Return the tail of the records exactly, starting from the line containing "Beauty & Pflege" and ending with the final line.

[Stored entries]
▬▬▬▬▬▬▬▬▬▬
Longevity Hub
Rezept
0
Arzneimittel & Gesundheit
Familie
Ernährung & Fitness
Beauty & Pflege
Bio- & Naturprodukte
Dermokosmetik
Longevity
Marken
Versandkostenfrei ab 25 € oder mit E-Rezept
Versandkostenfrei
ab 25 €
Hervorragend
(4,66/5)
▬▬▬▬▬▬▬▬▬▬
* [Answer box]:
Beauty & Pflege
Bio- & Naturprodukte
Dermokosmetik
Longevity
Marken
Versandkostenfrei ab 25 € oder mit E-Rezept
Versandkostenfrei
ab 25 €
Hervorragend
(4,66/5)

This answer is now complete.